One of the important side meetings of the International Health Partnership meeting in Geneva last week was between Michel Kazatchkine, the executive director of the Global Fund to fight HIV/AIDS, TB and malaria (GFATM) and Mozambique's Minister of Health, Paulo Ivo Garrido.

Paulo Ivo Garrido (photo copyright: WHO/Peter Williams)

The offices of GFATM are situated in a less than inspiring, industrial part of Geneva. I walked from my hotel to the GFATM office with Jason Lane, who is the DFID health adviser based in Malawi. In Malawi, as in Mozambique, GFATM is an important partner and a major financier of national efforts to fight the three diseases. Jason and I were both in Geneva as part of a collective effort to try to make sure that the huge potential and success of the Global Fund in delivering on HIV/AIDS, TB and Malaria also helps to build stronger health systems.
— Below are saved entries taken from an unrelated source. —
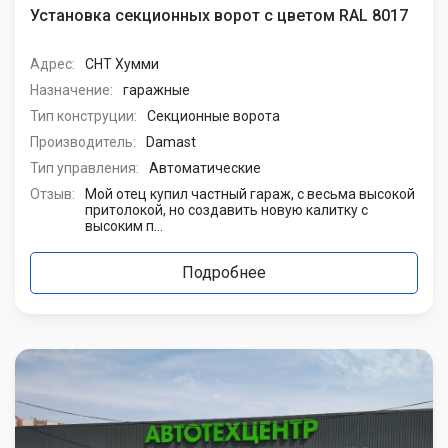
Установка секционных ворот с цветом RAL 8017
Адрес:
СНТ Хумми
Назначение:
гаражные
Тип конструции:
Секционные ворота
Производитель:
Damast
Тип управления:
Автоматические
Отзыв:
Мой отец купил частный гараж, с весьма высокой
притолокой, но создавить новую калитку с
высоким п...
Подробнее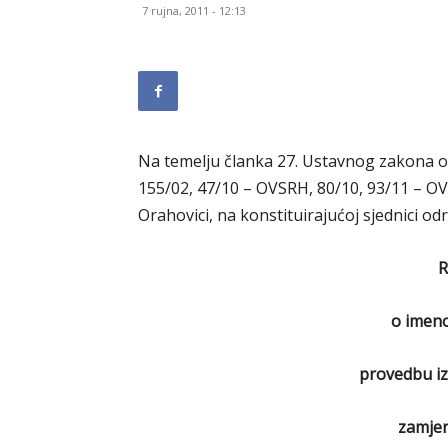
7 rujna, 2011 - 12:13
Na temelju članka 27. Ustavnog zakona o
155/02, 47/10 – OVSRH, 80/10, 93/11 – OV
Orahovici, na konstituirajućoj sjednici odr
R
o imeno
provedbu iz
zamjen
The partnership meeting room, where Minister Garrido met with Prof. Kazatchkine has a panoramic view towards the airport and to the snow capped mountains beyond. The meeting discussed a recent joint country visit made by GFATM, WHO, UNAIDS and DFID, which looked at how GFATM funds can continue to support health improvement in Mozambique. Mozambique is looking to become a pilot for a new funding instrument that the Global Fund has launched called National Strategy Applications. Although it is still too early to say whether Mozambique will achieve these objectives, it was clear that Michel Kazatchkine understood why countries such as Mozambique need an alternative way of accessing GFATM funding which better recognise the aid coordination mechanisms that are already operating at the country level.

I for one was impressed by the way the Global Fund, which is after all still a very young organisation, has been able evolve and adapt to the changing aid context. I remain hopeful that the Global Fund will prove itself to be just the sort of financing instrument that Mozambique needs to significantly scale up its response to HIV/AIDS, TB and Malaria as well as support a general strengthening of the overall health system capacity.